Sedangkan keinginannya Kang Dail adalah
yang penting mendapat untung, dan tidak mengutamakan kepuasan pelanggan.
Jika seperti itu, kemitraan Kang Mursi, dan Kang Dail tidak akan cocok dijalankan karena ditengah perjalanan akan ada bentrok.
Karenanya, pilihlah calon mitra yang visi dan misinya sama dengan kakak demi kesuksesan dan keberlangsungan usaha dalam jangka panjang.
7. Mengenali Mitra Lebih Dalam.
Setelah kakak menemukan seseorang yang dijadikan mitra bisnis memiliki visi yang sama, sekarang saatnya mengetahui lebih dalam tentang dirinya.
Apakah dia pernah berbisnis?
Jika pernah, cari tahu seperti apa hasilnya.
Seperti apa pendapat orang yang pernah bekerjasama dengannya?
Nanti, kakak akan tahu seperti apa kinerja, dan hasil karyanya.
Tanyakan juga kepada orang yang pernah bekerja dengannya tentang kepribadian, gaya kerja, keahlian, dan kelemahannya.

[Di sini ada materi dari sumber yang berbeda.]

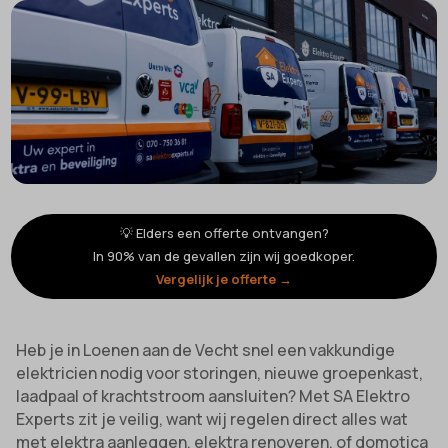
💡 Elders een offerte ontvangen?
In 90% van de gevallen zijn wij goedkoper.
Vergelijk je offerte →
Heb je in Loenen aan de Vecht snel een vakkundige
elektricien nodig voor storingen, nieuwe groepenkast,
laadpaal of krachtstroom aansluiten? Met SA Elektro
Experts zit je veilig, want wij regelen direct alles wat
met elektra aanleggen, elektra renoveren, of domotica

Jika ada sesuatu yang tidak disukai, cari tahu apa sebabnya.
Kemudian, mencermati pula profil media sosial onlinenya. Bagaimana dirinya menampilkan aktifitas di depan publik.
Dari sinilah, kakak akan tahu siapa dirinya, karena biasanya, perilaku di media online menggambarkan jati dirinya di dunia nyata.
8. Menentukan Kesepakatan Bisnis.
Setelah menentukan siapa orangnya yang akan dijadikan mitra, langkah selanjutnya adalah menentukan kesepakatan bisnis.
Kakak bisa memberi atau mengusulkan beberapa kesepakatan yang berhubungan dengan hal-hal penting seperti perjanjian dalam kemitraan bisnis.
Saling percaya saat menjalani usaha bersama memang penting, tapi kakak tetap harus membuat perjanjian secara tertulis. Isinya bisa tentang pembagian keuntungan, modal yang digunakan, dan siapa pemilik perusahaan yang akan dijalankan.
Selain itu, pikirkan juga pembagian saham dan keuntungan, dan bagaimana ketentuannya jika salah satu dari kalian keluar dari perusahaan.
Yang tidak kalah pentingnya lagi adalah, berkonsultasi dengan pengacara sebelum menandatangani ketentuan apapun. Dengan begitu, pengacara tadi bisa menjelaskan konsekuensi hukumnya, sehingga kalian berdua bisa memahaminya.
Cukup sekian dan semoga mudah dipahami. Silahkan baca panduan mendapatkan ide bisnis yang baru.
Terimakasih.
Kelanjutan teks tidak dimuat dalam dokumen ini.